● ACTION ITEM
Give only the number of lines below that contain the word "kroppen".

● INPUT MATERIAL
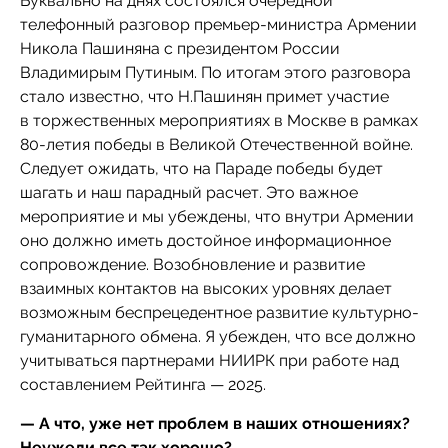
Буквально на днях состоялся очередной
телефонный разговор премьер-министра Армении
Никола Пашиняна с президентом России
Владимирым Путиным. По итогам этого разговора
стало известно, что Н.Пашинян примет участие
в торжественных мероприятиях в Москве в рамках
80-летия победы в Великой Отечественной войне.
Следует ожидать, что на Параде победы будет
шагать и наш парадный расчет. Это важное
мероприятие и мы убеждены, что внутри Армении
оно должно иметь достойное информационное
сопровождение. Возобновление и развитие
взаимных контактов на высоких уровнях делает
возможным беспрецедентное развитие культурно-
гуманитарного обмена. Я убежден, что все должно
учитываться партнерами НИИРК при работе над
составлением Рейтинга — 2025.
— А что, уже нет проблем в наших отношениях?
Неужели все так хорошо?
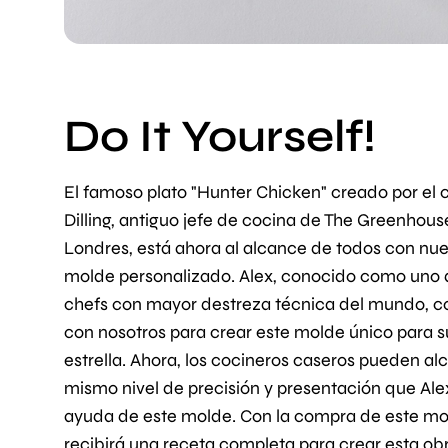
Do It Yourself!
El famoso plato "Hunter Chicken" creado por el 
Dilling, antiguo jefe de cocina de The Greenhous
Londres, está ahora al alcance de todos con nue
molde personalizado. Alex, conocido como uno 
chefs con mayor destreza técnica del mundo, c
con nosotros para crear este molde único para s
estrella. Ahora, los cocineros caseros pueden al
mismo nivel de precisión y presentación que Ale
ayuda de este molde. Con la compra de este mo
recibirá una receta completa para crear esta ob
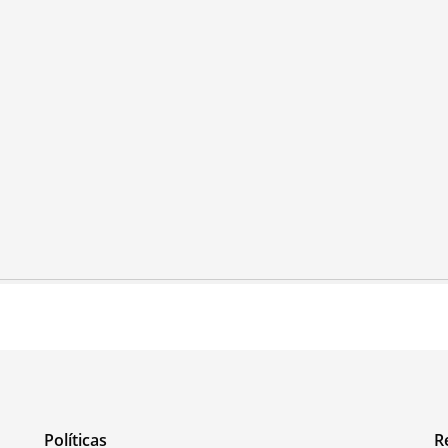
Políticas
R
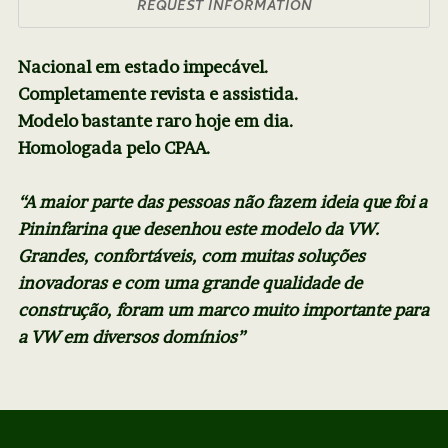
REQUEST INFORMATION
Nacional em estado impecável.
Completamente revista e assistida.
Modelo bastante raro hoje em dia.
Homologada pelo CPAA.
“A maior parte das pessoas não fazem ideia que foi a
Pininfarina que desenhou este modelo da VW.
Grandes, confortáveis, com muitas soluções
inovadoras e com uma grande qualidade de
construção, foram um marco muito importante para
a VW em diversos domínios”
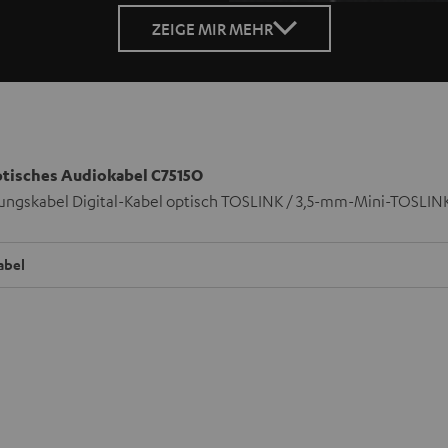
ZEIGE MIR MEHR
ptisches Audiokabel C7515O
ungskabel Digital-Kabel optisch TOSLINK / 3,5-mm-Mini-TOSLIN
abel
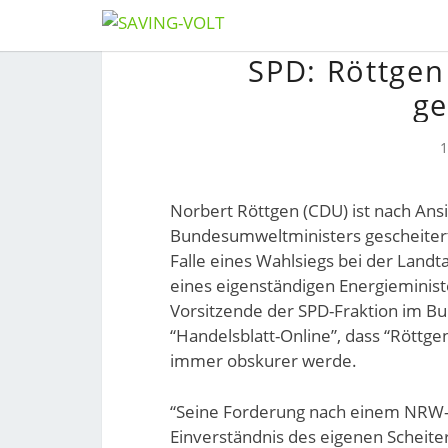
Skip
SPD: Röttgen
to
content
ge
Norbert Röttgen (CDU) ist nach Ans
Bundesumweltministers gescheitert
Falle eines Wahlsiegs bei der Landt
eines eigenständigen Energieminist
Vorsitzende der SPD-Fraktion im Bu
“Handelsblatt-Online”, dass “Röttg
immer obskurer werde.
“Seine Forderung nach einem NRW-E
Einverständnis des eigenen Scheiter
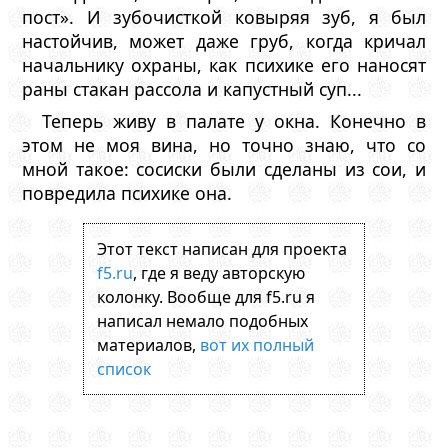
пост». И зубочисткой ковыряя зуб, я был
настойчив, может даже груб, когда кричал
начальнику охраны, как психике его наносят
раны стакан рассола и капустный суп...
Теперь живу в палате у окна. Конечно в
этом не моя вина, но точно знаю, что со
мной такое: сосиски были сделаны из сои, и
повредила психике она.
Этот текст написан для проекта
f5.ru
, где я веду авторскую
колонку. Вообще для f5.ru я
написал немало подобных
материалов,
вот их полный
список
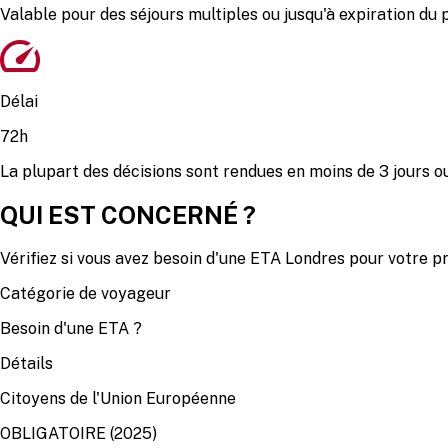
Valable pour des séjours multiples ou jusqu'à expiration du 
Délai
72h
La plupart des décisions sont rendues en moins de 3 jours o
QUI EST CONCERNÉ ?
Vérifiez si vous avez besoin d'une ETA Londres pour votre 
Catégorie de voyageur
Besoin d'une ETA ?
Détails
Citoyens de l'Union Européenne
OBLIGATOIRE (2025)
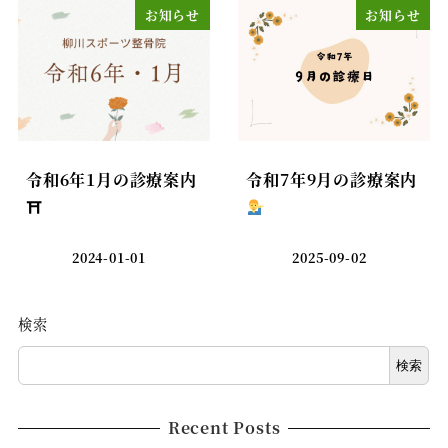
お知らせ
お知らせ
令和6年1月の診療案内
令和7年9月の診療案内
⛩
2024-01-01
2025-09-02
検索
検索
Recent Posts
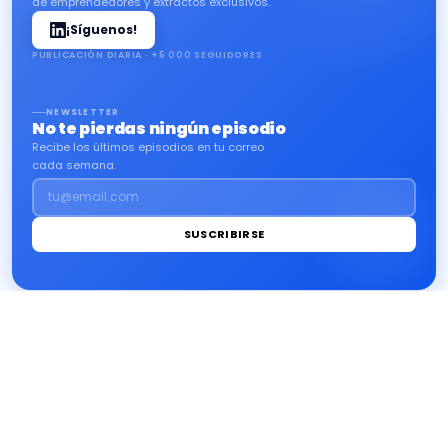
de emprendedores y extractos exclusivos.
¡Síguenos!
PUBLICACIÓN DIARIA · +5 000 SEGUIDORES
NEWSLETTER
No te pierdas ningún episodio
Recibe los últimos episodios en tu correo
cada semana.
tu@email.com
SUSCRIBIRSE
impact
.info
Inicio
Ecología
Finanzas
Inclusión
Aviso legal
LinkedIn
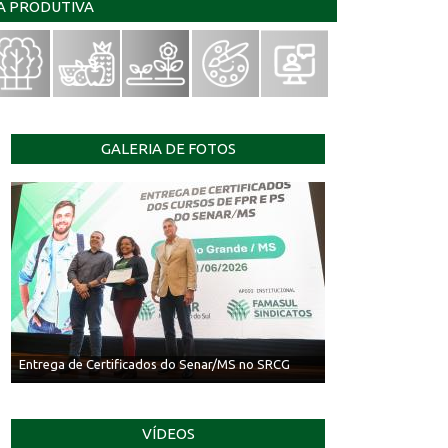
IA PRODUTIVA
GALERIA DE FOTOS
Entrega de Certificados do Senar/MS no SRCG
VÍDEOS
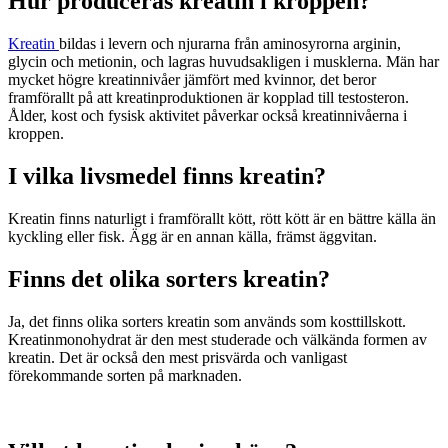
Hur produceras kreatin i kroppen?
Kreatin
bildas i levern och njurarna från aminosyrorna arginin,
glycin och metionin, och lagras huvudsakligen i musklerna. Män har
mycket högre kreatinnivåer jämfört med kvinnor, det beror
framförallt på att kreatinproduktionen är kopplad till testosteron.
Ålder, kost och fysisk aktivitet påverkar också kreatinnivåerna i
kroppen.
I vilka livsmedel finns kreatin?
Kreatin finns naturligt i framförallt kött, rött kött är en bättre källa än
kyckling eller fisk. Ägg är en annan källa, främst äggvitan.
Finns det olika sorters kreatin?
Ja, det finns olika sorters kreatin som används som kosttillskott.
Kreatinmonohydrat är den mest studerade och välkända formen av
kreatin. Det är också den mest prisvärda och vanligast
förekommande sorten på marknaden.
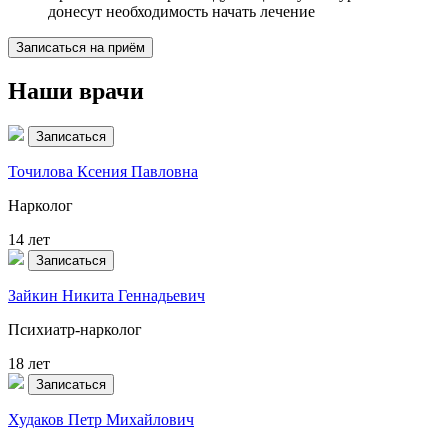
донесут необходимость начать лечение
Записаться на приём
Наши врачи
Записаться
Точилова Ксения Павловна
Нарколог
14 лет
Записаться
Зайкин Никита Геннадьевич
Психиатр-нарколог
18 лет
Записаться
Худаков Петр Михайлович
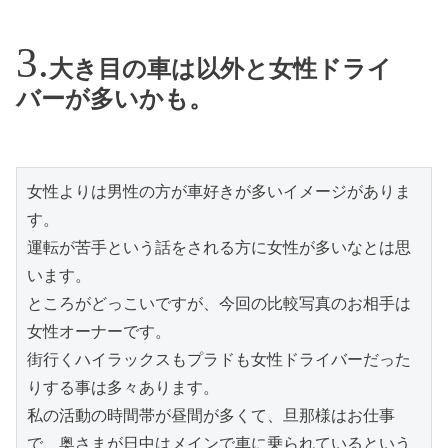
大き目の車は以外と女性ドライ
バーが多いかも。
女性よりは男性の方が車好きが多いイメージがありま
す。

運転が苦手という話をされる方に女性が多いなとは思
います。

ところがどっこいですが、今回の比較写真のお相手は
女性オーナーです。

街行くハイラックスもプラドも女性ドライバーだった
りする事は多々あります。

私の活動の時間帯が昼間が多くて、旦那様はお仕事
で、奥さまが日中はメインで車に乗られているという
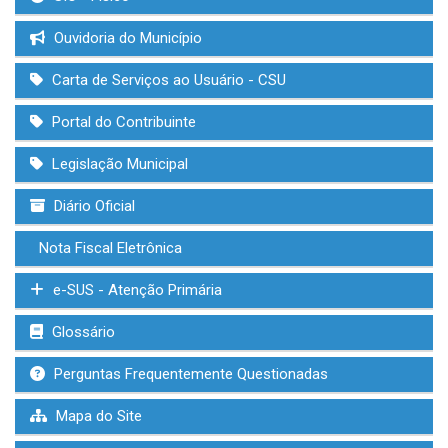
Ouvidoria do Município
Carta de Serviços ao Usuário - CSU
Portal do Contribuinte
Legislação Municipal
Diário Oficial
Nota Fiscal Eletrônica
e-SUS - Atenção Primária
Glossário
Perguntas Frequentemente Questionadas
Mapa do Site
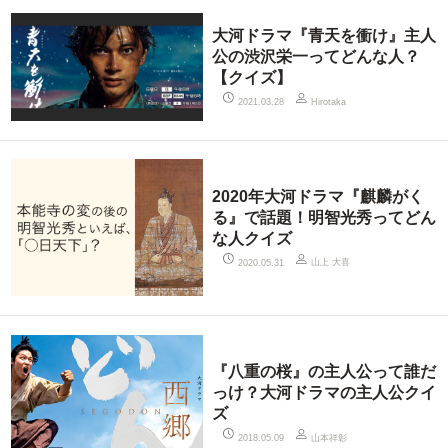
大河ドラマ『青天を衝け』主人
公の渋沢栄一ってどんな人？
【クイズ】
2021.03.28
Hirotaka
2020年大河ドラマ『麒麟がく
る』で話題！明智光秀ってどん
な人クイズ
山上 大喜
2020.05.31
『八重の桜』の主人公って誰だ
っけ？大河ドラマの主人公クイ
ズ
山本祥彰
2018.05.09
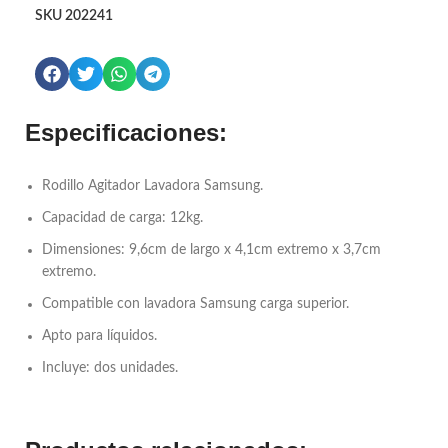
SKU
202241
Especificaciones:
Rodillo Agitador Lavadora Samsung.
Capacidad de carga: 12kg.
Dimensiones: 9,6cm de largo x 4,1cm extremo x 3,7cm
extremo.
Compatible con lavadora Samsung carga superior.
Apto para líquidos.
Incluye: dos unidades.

● YOUR SOLUTION
2